Activity —
When you copy the records that follow, please keep every word exactly as it is and leave out the pictures.

Given records —

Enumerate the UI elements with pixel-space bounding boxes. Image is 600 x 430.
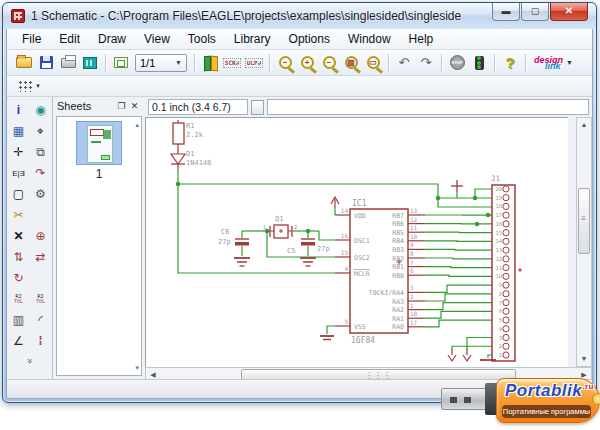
svg-text:6: 6 bbox=[499, 308, 502, 314]
go-button[interactable] bbox=[468, 52, 490, 74]
invoke-tool-icon[interactable]: ⁞ bbox=[31, 331, 51, 351]
palette-spacer bbox=[31, 268, 51, 288]
open-button[interactable] bbox=[13, 52, 35, 74]
add-part-tool-icon[interactable]: ⊕ bbox=[31, 226, 51, 246]
menu-tools[interactable]: Tools bbox=[179, 30, 225, 48]
replace-tool-icon[interactable]: ⇄ bbox=[31, 247, 51, 267]
stop-button[interactable]: STOP bbox=[446, 52, 468, 74]
coordinate-command-bar: 0.1 inch (3.4 6.7) bbox=[145, 97, 592, 117]
svg-text:RA0: RA0 bbox=[392, 323, 404, 331]
mirror-tool-icon[interactable]: E|Ǝ bbox=[9, 163, 29, 183]
svg-text:RB1: RB1 bbox=[392, 263, 404, 271]
title-bar[interactable]: 1 Schematic - C:\Program Files\EAGLE\pro… bbox=[3, 3, 596, 29]
component-c6[interactable]: C627p bbox=[218, 228, 250, 266]
undo-icon: ↶ bbox=[399, 56, 410, 69]
group-tool-icon[interactable]: ▢ bbox=[9, 184, 29, 204]
component-ic1[interactable]: IC116F8414VDD16OSC115OSC24MCLR5VSS13RB71… bbox=[335, 199, 425, 345]
menu-library[interactable]: Library bbox=[225, 30, 280, 48]
print-button[interactable] bbox=[57, 52, 79, 74]
maximize-button[interactable]: ▢ bbox=[521, 3, 549, 21]
mark-toggle-button[interactable] bbox=[251, 100, 264, 115]
svg-text:8: 8 bbox=[410, 250, 414, 257]
zoom-select-button[interactable]: ▭ bbox=[362, 52, 384, 74]
script-button[interactable]: SCR↲ bbox=[221, 52, 243, 74]
zoom-redraw-button[interactable]: ▧ bbox=[340, 52, 362, 74]
menu-view[interactable]: View bbox=[135, 30, 179, 48]
menu-options[interactable]: Options bbox=[280, 30, 339, 48]
cut-knife-tool-icon[interactable]: ✂ bbox=[9, 205, 29, 225]
scroll-up-icon[interactable]: ▲ bbox=[577, 118, 591, 132]
svg-text:16: 16 bbox=[341, 232, 349, 239]
change-wrench-tool-icon[interactable]: ⚙ bbox=[31, 184, 51, 204]
scroll-down-icon[interactable]: ▾ bbox=[135, 364, 139, 372]
info-tool-icon[interactable]: i bbox=[9, 100, 29, 120]
ulp-icon: ULP↲ bbox=[245, 58, 263, 68]
display-layers-tool-icon[interactable]: ▦ bbox=[9, 121, 29, 141]
brand-tld-text: .ru bbox=[582, 382, 594, 391]
component-r1[interactable]: R12.2k bbox=[173, 120, 204, 154]
save-button[interactable] bbox=[35, 52, 57, 74]
component-q1[interactable]: Q112 bbox=[263, 215, 298, 238]
switch-to-board-button[interactable] bbox=[110, 52, 132, 74]
smash-tool-icon[interactable]: ▥ bbox=[9, 310, 29, 330]
pinswap-tool-icon[interactable]: ⇅ bbox=[9, 247, 29, 267]
component-d1[interactable]: D11N4148 bbox=[171, 150, 211, 170]
svg-text:VDD: VDD bbox=[354, 212, 366, 220]
delete-tool-icon[interactable]: ✕ bbox=[9, 226, 29, 246]
move-tool-icon[interactable]: ✛ bbox=[9, 142, 29, 162]
show-eye-tool-icon[interactable]: ◉ bbox=[31, 100, 51, 120]
vertical-scrollbar[interactable]: ▲ ≡ ▼ bbox=[576, 117, 592, 367]
help-button[interactable]: ? bbox=[499, 52, 521, 74]
minimize-button[interactable]: ▬ bbox=[492, 3, 520, 21]
panel-float-button[interactable]: ❐ bbox=[115, 100, 128, 113]
scroll-up-icon[interactable]: ▴ bbox=[135, 121, 139, 129]
redo-button[interactable]: ↷ bbox=[415, 52, 437, 74]
name-tool-icon[interactable]: R2TOL bbox=[9, 289, 29, 309]
coordinate-display: 0.1 inch (3.4 6.7) bbox=[148, 99, 248, 115]
traffic-light-icon bbox=[475, 56, 484, 70]
gateswap-tool-icon[interactable]: ↻ bbox=[9, 268, 29, 288]
svg-text:17: 17 bbox=[495, 212, 502, 218]
ground-symbols[interactable] bbox=[320, 336, 496, 361]
close-button[interactable]: ✕ bbox=[550, 3, 588, 21]
component-j1[interactable]: J12019181716151413121110987654321 bbox=[491, 174, 522, 361]
menu-file[interactable]: File bbox=[13, 30, 50, 48]
svg-text:11: 11 bbox=[410, 224, 418, 231]
panel-close-button[interactable]: ✕ bbox=[128, 100, 141, 113]
svg-text:27p: 27p bbox=[218, 238, 231, 246]
ulp-button[interactable]: ULP↲ bbox=[243, 52, 265, 74]
undo-button[interactable]: ↶ bbox=[393, 52, 415, 74]
designlink-button[interactable]: design link ▼ bbox=[534, 56, 573, 70]
miter-tool-icon[interactable]: ◜ bbox=[31, 310, 51, 330]
cam-button[interactable] bbox=[79, 52, 101, 74]
svg-text:9: 9 bbox=[410, 241, 414, 248]
menu-help[interactable]: Help bbox=[400, 30, 443, 48]
sheet-selector[interactable]: 1/1 ▼ bbox=[135, 54, 187, 72]
mark-tool-icon[interactable]: ⌖ bbox=[31, 121, 51, 141]
svg-text:9: 9 bbox=[499, 282, 502, 288]
schematic-canvas[interactable]: R12.2kD11N4148Q112C627pC527pIC116F8414VD… bbox=[145, 117, 568, 367]
scroll-down-icon[interactable]: ▼ bbox=[577, 352, 591, 366]
menu-edit[interactable]: Edit bbox=[50, 30, 89, 48]
command-line-input[interactable] bbox=[267, 99, 589, 115]
component-c5[interactable]: C527p bbox=[287, 239, 330, 266]
svg-text:13: 13 bbox=[410, 207, 418, 214]
menu-draw[interactable]: Draw bbox=[89, 30, 135, 48]
sheet-item-1[interactable]: 1 bbox=[68, 121, 130, 181]
sheet-number: 1 bbox=[68, 167, 130, 181]
copy-tool-icon[interactable]: ⧉ bbox=[31, 142, 51, 162]
value-tool-icon[interactable]: R2TOL bbox=[31, 289, 51, 309]
menu-window[interactable]: Window bbox=[339, 30, 400, 48]
zoom-in-button[interactable]: + bbox=[296, 52, 318, 74]
svg-text:OSC1: OSC1 bbox=[354, 237, 370, 245]
library-button[interactable] bbox=[199, 52, 221, 74]
svg-text:1N4148: 1N4148 bbox=[186, 159, 211, 167]
rotate-tool-icon[interactable]: ↷ bbox=[31, 163, 51, 183]
palette-more-chevron-icon[interactable]: » bbox=[7, 355, 52, 365]
zoom-fit-button[interactable]: − bbox=[274, 52, 296, 74]
vertical-scroll-thumb[interactable]: ≡ bbox=[578, 188, 590, 254]
zoom-out-button[interactable]: − bbox=[318, 52, 340, 74]
split-tool-icon[interactable]: ∠ bbox=[9, 331, 29, 351]
grid-button[interactable]: ▾ bbox=[12, 75, 46, 97]
svg-text:RB0: RB0 bbox=[392, 272, 404, 280]
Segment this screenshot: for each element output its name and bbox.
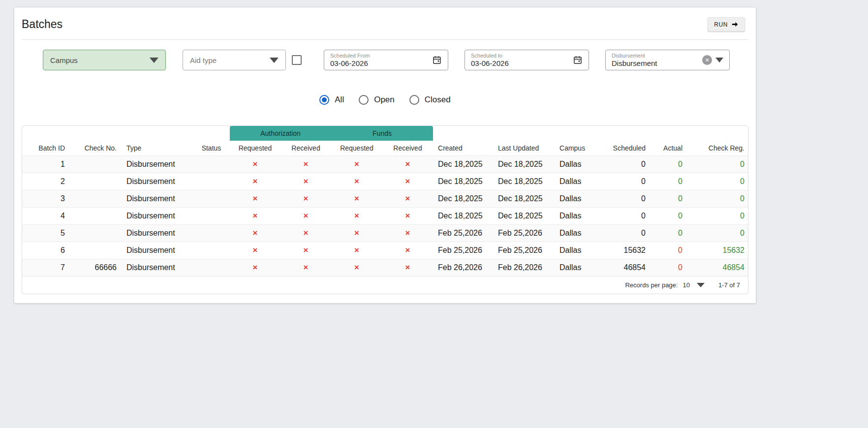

Finished exercise —
Enumerate the UI elements with pixel-space bounding boxes. Image is 600 x 430.
svg-text:6: 6 bbox=[499, 308, 502, 314]
go-button[interactable] bbox=[468, 52, 490, 74]
invoke-tool-icon[interactable]: ⁞ bbox=[31, 331, 51, 351]
palette-spacer bbox=[31, 268, 51, 288]
open-button[interactable] bbox=[13, 52, 35, 74]
add-part-tool-icon[interactable]: ⊕ bbox=[31, 226, 51, 246]
menu-tools[interactable]: Tools bbox=[179, 30, 225, 48]
replace-tool-icon[interactable]: ⇄ bbox=[31, 247, 51, 267]
stop-button[interactable]: STOP bbox=[446, 52, 468, 74]
coordinate-command-bar: 0.1 inch (3.4 6.7) bbox=[145, 97, 592, 117]
svg-text:RA0: RA0 bbox=[392, 323, 404, 331]
mirror-tool-icon[interactable]: E|Ǝ bbox=[9, 163, 29, 183]
svg-text:RB1: RB1 bbox=[392, 263, 404, 271]
title-bar[interactable]: 1 Schematic - C:\Program Files\EAGLE\pro… bbox=[3, 3, 596, 29]
component-c6[interactable]: C627p bbox=[218, 228, 250, 266]
undo-icon: ↶ bbox=[399, 56, 410, 69]
group-tool-icon[interactable]: ▢ bbox=[9, 184, 29, 204]
component-ic1[interactable]: IC116F8414VDD16OSC115OSC24MCLR5VSS13RB71… bbox=[335, 199, 425, 345]
menu-library[interactable]: Library bbox=[225, 30, 280, 48]
print-button[interactable] bbox=[57, 52, 79, 74]
maximize-button[interactable]: ▢ bbox=[521, 3, 549, 21]
mark-toggle-button[interactable] bbox=[251, 100, 264, 115]
svg-text:8: 8 bbox=[410, 250, 414, 257]
zoom-select-button[interactable]: ▭ bbox=[362, 52, 384, 74]
script-button[interactable]: SCR↲ bbox=[221, 52, 243, 74]
zoom-redraw-button[interactable]: ▧ bbox=[340, 52, 362, 74]
menu-view[interactable]: View bbox=[135, 30, 179, 48]
menu-options[interactable]: Options bbox=[280, 30, 339, 48]
cut-knife-tool-icon[interactable]: ✂ bbox=[9, 205, 29, 225]
scroll-up-icon[interactable]: ▲ bbox=[577, 118, 591, 132]
svg-text:16: 16 bbox=[341, 232, 349, 239]
change-wrench-tool-icon[interactable]: ⚙ bbox=[31, 184, 51, 204]
scroll-down-icon[interactable]: ▾ bbox=[135, 364, 139, 372]
info-tool-icon[interactable]: i bbox=[9, 100, 29, 120]
ulp-icon: ULP↲ bbox=[245, 58, 263, 68]
display-layers-tool-icon[interactable]: ▦ bbox=[9, 121, 29, 141]
brand-tld-text: .ru bbox=[582, 382, 594, 391]
component-r1[interactable]: R12.2k bbox=[173, 120, 204, 154]
save-button[interactable] bbox=[35, 52, 57, 74]
component-q1[interactable]: Q112 bbox=[263, 215, 298, 238]
switch-to-board-button[interactable] bbox=[110, 52, 132, 74]
smash-tool-icon[interactable]: ▥ bbox=[9, 310, 29, 330]
pinswap-tool-icon[interactable]: ⇅ bbox=[9, 247, 29, 267]
component-d1[interactable]: D11N4148 bbox=[171, 150, 211, 170]
svg-text:VDD: VDD bbox=[354, 212, 366, 220]
delete-tool-icon[interactable]: ✕ bbox=[9, 226, 29, 246]
move-tool-icon[interactable]: ✛ bbox=[9, 142, 29, 162]
show-eye-tool-icon[interactable]: ◉ bbox=[31, 100, 51, 120]
vertical-scrollbar[interactable]: ▲ ≡ ▼ bbox=[576, 117, 592, 367]
help-button[interactable]: ? bbox=[499, 52, 521, 74]
minimize-button[interactable]: ▬ bbox=[492, 3, 520, 21]
panel-float-button[interactable]: ❐ bbox=[115, 100, 128, 113]
scroll-up-icon[interactable]: ▴ bbox=[135, 121, 139, 129]
redo-button[interactable]: ↷ bbox=[415, 52, 437, 74]
name-tool-icon[interactable]: R2TOL bbox=[9, 289, 29, 309]
coordinate-display: 0.1 inch (3.4 6.7) bbox=[148, 99, 248, 115]
traffic-light-icon bbox=[475, 56, 484, 70]
gateswap-tool-icon[interactable]: ↻ bbox=[9, 268, 29, 288]
svg-text:17: 17 bbox=[495, 212, 502, 218]
ground-symbols[interactable] bbox=[320, 336, 496, 361]
close-button[interactable]: ✕ bbox=[550, 3, 588, 21]
component-j1[interactable]: J12019181716151413121110987654321 bbox=[491, 174, 522, 361]
menu-file[interactable]: File bbox=[13, 30, 50, 48]
svg-text:11: 11 bbox=[410, 224, 418, 231]
panel-close-button[interactable]: ✕ bbox=[128, 100, 141, 113]
svg-text:27p: 27p bbox=[218, 238, 231, 246]
ulp-button[interactable]: ULP↲ bbox=[243, 52, 265, 74]
undo-button[interactable]: ↶ bbox=[393, 52, 415, 74]
designlink-button[interactable]: design link ▼ bbox=[534, 56, 573, 70]
miter-tool-icon[interactable]: ◜ bbox=[31, 310, 51, 330]
cam-button[interactable] bbox=[79, 52, 101, 74]
svg-text:9: 9 bbox=[410, 241, 414, 248]
menu-help[interactable]: Help bbox=[400, 30, 443, 48]
sheet-selector[interactable]: 1/1 ▼ bbox=[135, 54, 187, 72]
mark-tool-icon[interactable]: ⌖ bbox=[31, 121, 51, 141]
svg-text:9: 9 bbox=[499, 282, 502, 288]
schematic-canvas[interactable]: R12.2kD11N4148Q112C627pC527pIC116F8414VD… bbox=[145, 117, 568, 367]
scroll-down-icon[interactable]: ▼ bbox=[577, 352, 591, 366]
menu-edit[interactable]: Edit bbox=[50, 30, 89, 48]
command-line-input[interactable] bbox=[267, 99, 589, 115]
component-c5[interactable]: C527p bbox=[287, 239, 330, 266]
svg-text:13: 13 bbox=[410, 207, 418, 214]
menu-draw[interactable]: Draw bbox=[89, 30, 135, 48]
sheet-item-1[interactable]: 1 bbox=[68, 121, 130, 181]
sheet-number: 1 bbox=[68, 167, 130, 181]
copy-tool-icon[interactable]: ⧉ bbox=[31, 142, 51, 162]
value-tool-icon[interactable]: R2TOL bbox=[31, 289, 51, 309]
menu-window[interactable]: Window bbox=[339, 30, 400, 48]
zoom-in-button[interactable]: + bbox=[296, 52, 318, 74]
svg-text:OSC1: OSC1 bbox=[354, 237, 370, 245]
library-button[interactable] bbox=[199, 52, 221, 74]
svg-text:1N4148: 1N4148 bbox=[186, 159, 211, 167]
rotate-tool-icon[interactable]: ↷ bbox=[31, 163, 51, 183]
palette-more-chevron-icon[interactable]: » bbox=[7, 355, 52, 365]
zoom-fit-button[interactable]: − bbox=[274, 52, 296, 74]
vertical-scroll-thumb[interactable]: ≡ bbox=[578, 188, 590, 254]
zoom-out-button[interactable]: − bbox=[318, 52, 340, 74]
split-tool-icon[interactable]: ∠ bbox=[9, 331, 29, 351]
grid-button[interactable]: ▾ bbox=[12, 75, 46, 97]
svg-text:RB0: RB0 bbox=[392, 272, 404, 280]
Segment this screenshot: for each element output its name and bbox.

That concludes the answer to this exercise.